Ainsi, en l'absence de stipulation contractuelle précise relative à un délai d'exécution, l'entreprise doit réaliser les travaux dans un délai raisonnable, apprécié objectivement, et dont le point de départ est la date du devis. Pour déterminer ce délai, il y a lieu de prendre en compte la nature des travaux, la période de l'année, la disponibilité normale du matériel et les contraintes que peut justifier l'entreprise.
En l'espèce, Monsieur [I] [G] affirme avoir confié les travaux relatifs à la fourniture et à la pose d'une chaudière et de radiateurs à la société [Y] [L] afin que les travaux soient effectués avant l'hiver afin qu'il puisse bénéficier du chauffage dans son logement. De plus, il verse aux débats une attestation de Monsieur [R] [H] en date du 24 avril 2023 selon laquelle Monsieur [F], le gérant de la société [Y] [L], aurait indiqué au demandeur, en sa présence, que les travaux dureraient une quinzaine de jours et qu'ils auraient lieu courant juillet-août 2022, ce qui n'a pas été le cas.

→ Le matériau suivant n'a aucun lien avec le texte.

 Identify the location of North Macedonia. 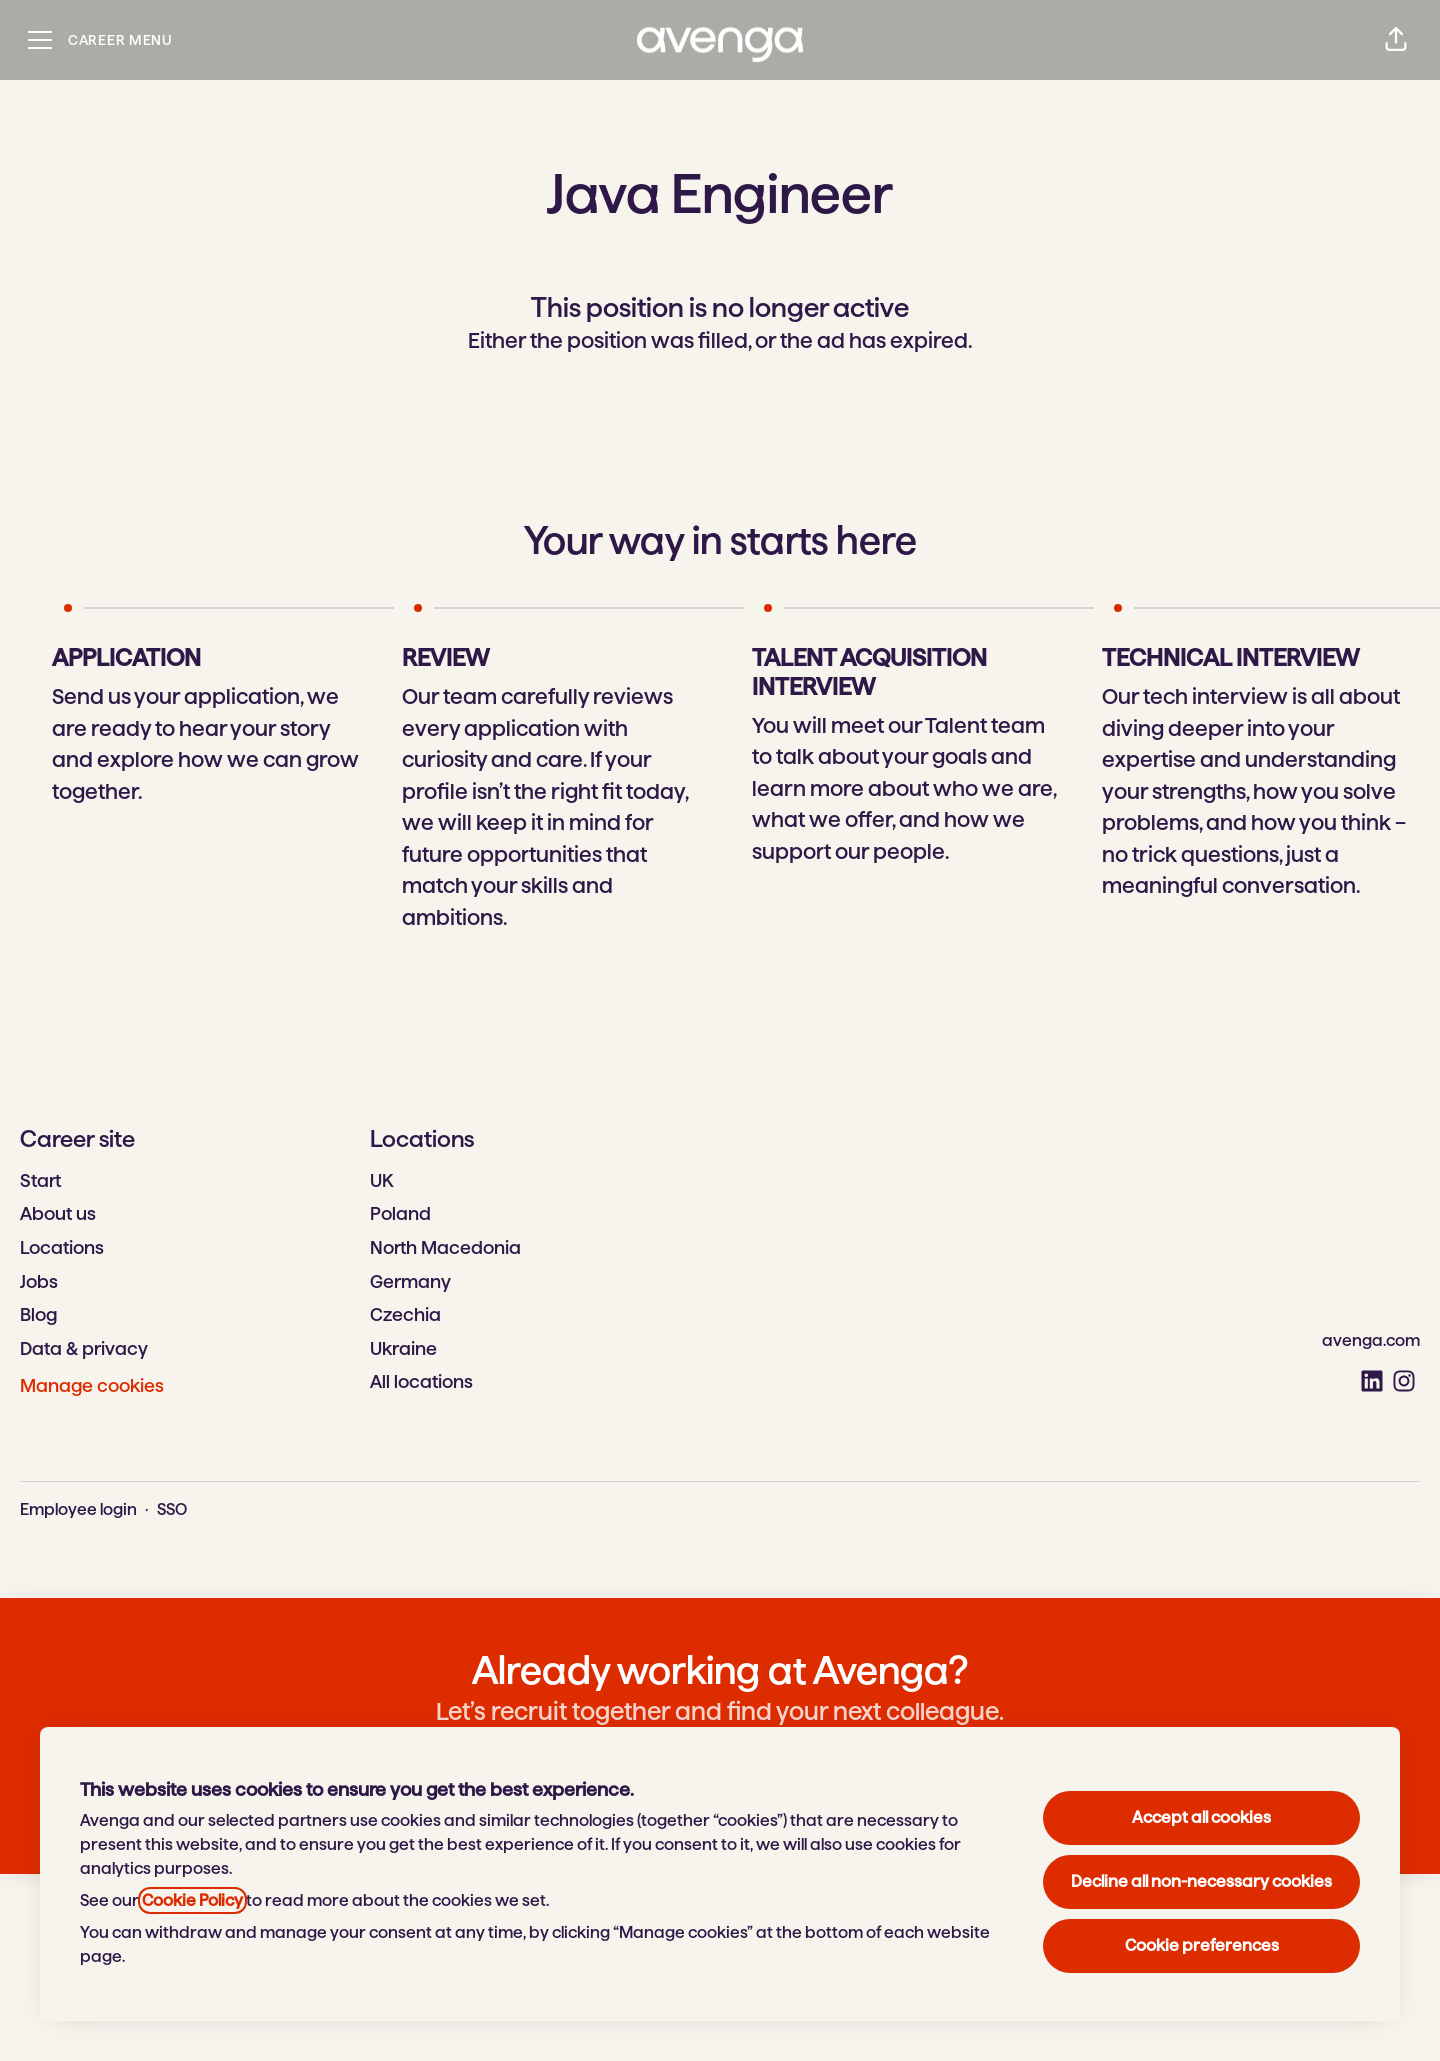
(445, 1247).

Concernant la disponibilité normale du matériel et les contraintes de l'entreprise, la société [Y] [L] aurait fait valoir au demandeur que les travaux litigieux sont sollicités lors de l'épidémie de la Covid-19. Certes, celle-ci a eu de nombreuses conséquences, à savoir des confinements et des restrictions de déplacement entrainant notamment des difficultés d'approvisionnement et de disponibilité de main d'œuvre, toutefois, il y a lieu de préciser que les confinements ont eu lieu sur les années 2020 et 2021, que le 16 février 2022, le Premier ministre avait annoncé la levée totale des restrictions pour fin février 2022 et que la loi du 30 juillet 2022 met fin aux régimes d'exception créés pour lutte contre l'épidémie liée à la Covid-19.

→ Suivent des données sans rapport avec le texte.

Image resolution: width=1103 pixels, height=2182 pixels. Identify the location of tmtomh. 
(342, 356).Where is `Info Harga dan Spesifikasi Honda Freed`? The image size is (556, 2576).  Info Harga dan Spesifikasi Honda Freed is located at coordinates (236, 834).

En outre, il résulte des pièces versées aux débats que selon bon de commande en date du 14 avril 2022, la SARL [Y] [L] a commandé ce même jour sept radiateurs pour la somme totale de 935, 63 euros à la société ROUCHY. Selon bon de livraison n° 4080458 en date du 1er décembre 2022, cinq des sept radiateurs ont été livré par la société ROUCHY ce même jour pour le chantier [G].